Math 116: Study Guide - Chapter 5
- Solve the system of equations by the method of substitution. One linear system, one non-linear system. Look at odd problems 5.1.11 - 39*.
- Use a graphing calculator to approximate all points of intersection of the graph of the system
of equations. One system involving transcendental functions, one non-linear system. Look at
all problems 5.1.41 - 51*.
- Solve the system of equations by the method of elimination. Three parts. Look at odd
problems 5.2.11 - 29*.
- Find the system of linear equations which has the given solution. There is more than one
possible solution. One part has an ordered pair, the other part has an ordered triplet.
- Write, but do not solve, the system of linear equations necessary to find the equation of a
circle passing through three points. The model is given to you. Look at problems 5.3.43 - 46.
- Use back substitution to find the solution to the system of equations. Look at all problems
5.3.1 - 6*.
- Solve the system of linear equations. Show your work. One is a three by three system of
linear equations, the other is a two by three system of linear equations. Look at odd problems
5.3.9 - 25.
- Write the partial fraction decomposition for the rational expression. Two parts. Look at all
problems 5.4.11 - 5.4.26*.
- Derive a system of inequalities to describe the region. Two parts. One of the systems is non-linear. Look at problems 5.5.51 - 60.
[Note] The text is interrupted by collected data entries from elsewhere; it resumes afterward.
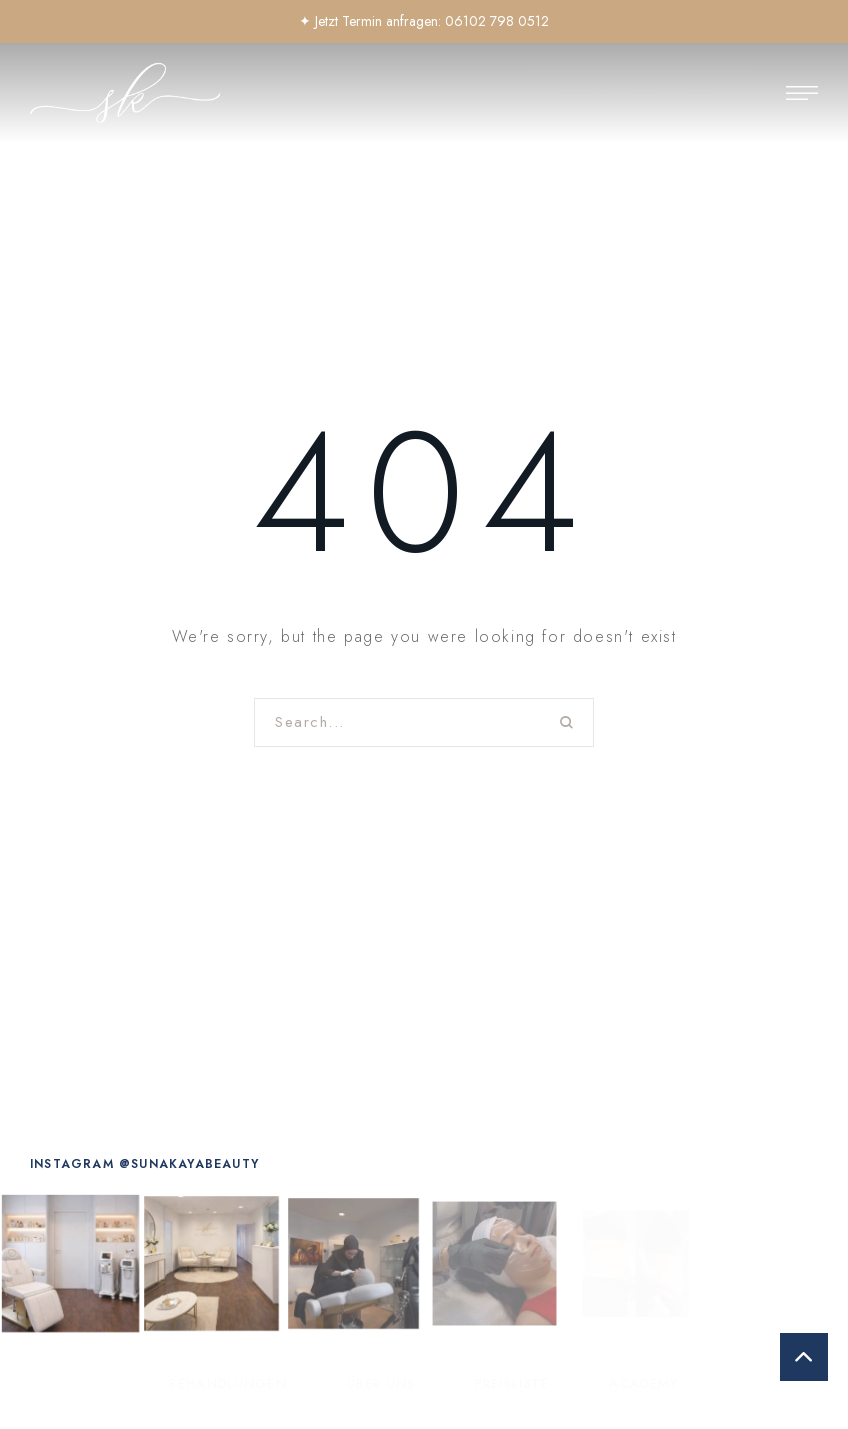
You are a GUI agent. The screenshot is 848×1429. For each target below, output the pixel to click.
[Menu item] (228, 1384)
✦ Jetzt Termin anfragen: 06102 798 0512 (424, 21)
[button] (642, 93)
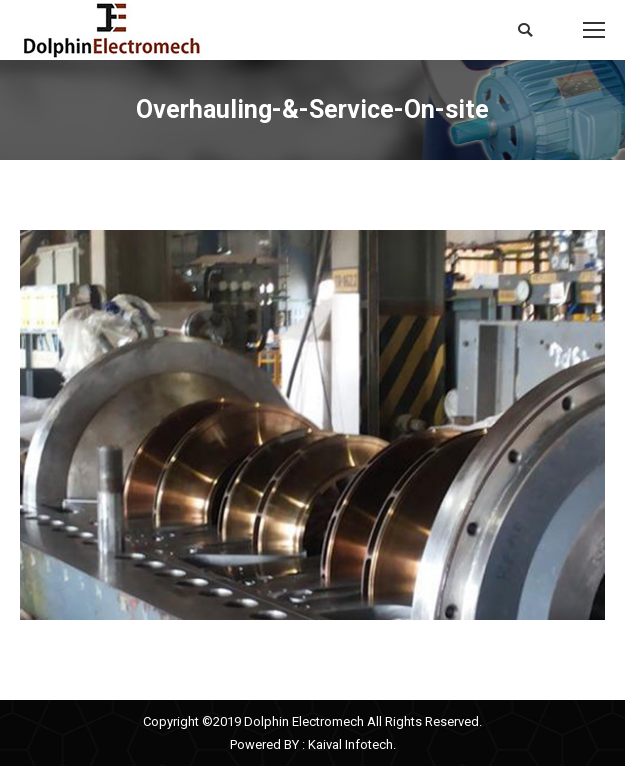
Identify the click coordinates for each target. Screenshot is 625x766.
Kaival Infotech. (352, 744)
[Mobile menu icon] (594, 30)
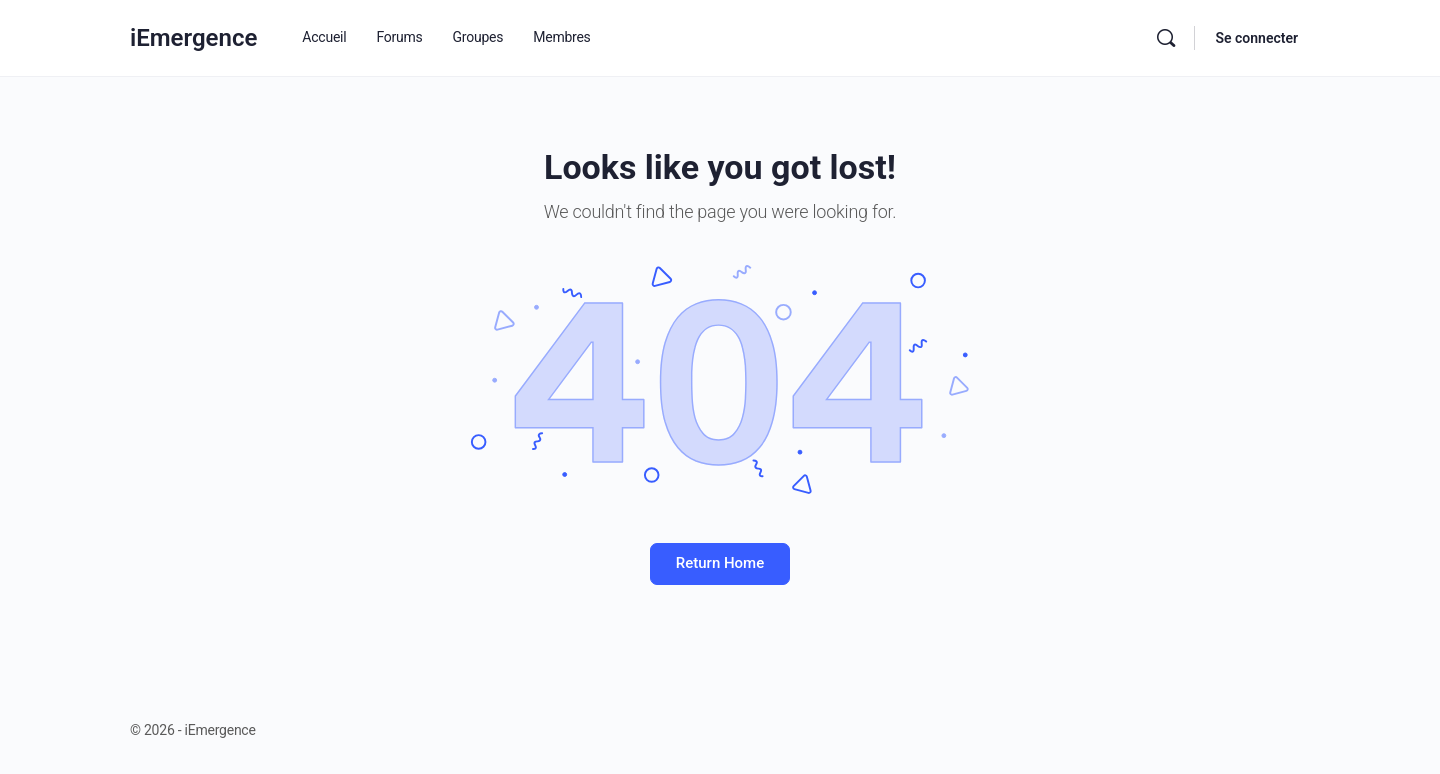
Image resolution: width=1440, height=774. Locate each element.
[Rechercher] (1166, 38)
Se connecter (1256, 38)
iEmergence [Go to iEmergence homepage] (193, 38)
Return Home (720, 563)
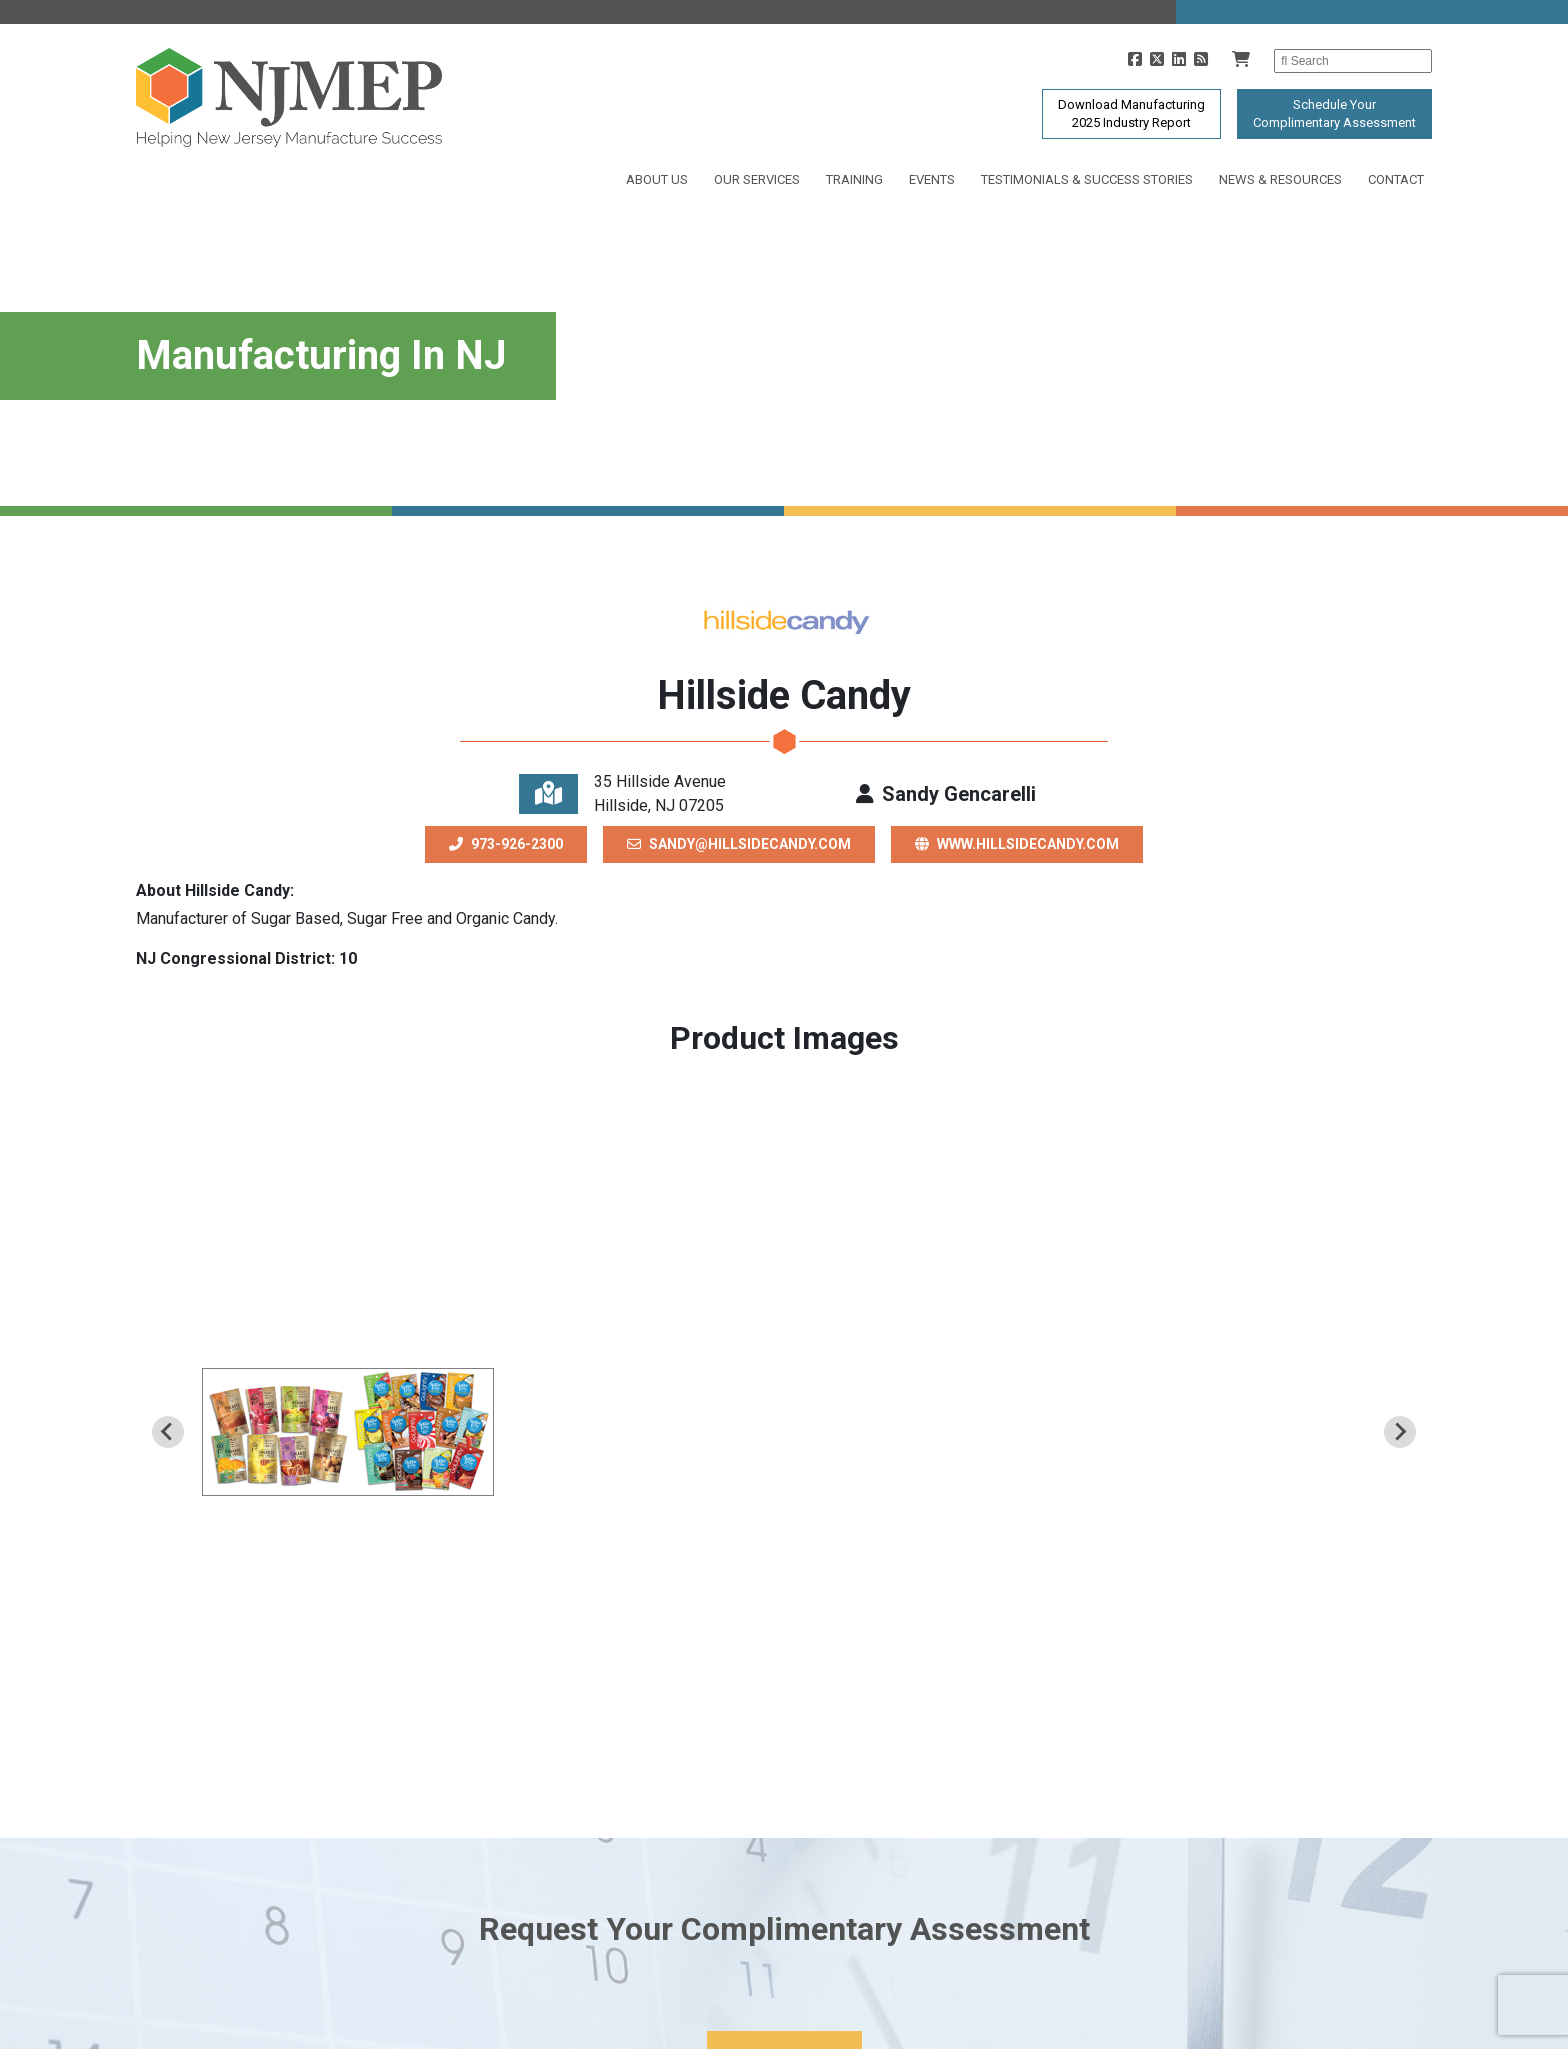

- Maximize and minimize the objective function subject to the given constraints. Look at all
problems 5.6.1 - 5.6.12*.
- Take a system of rational equations and convert it into a 2x2 system of linear equations by
changing the variables. Look at problem 2.4.53 - 70 in terms of how you rewrote the existing
equation as a quadratic by changing variables. Then solve the system of equations. There are
no problems in chapter 5 like this. This problem is designed to see how well you can apply
what you have learned as opposed to reciting what I've given to you.
- Find the equation of a parabola passing through three points. Look at problems 5.4.39 - 42.
You will need to give the generic model (y=ax2 + bx + c), substitute in the values for x and y,
solve the system of equations, and then write the final model.
- *'d problems are directly from the text.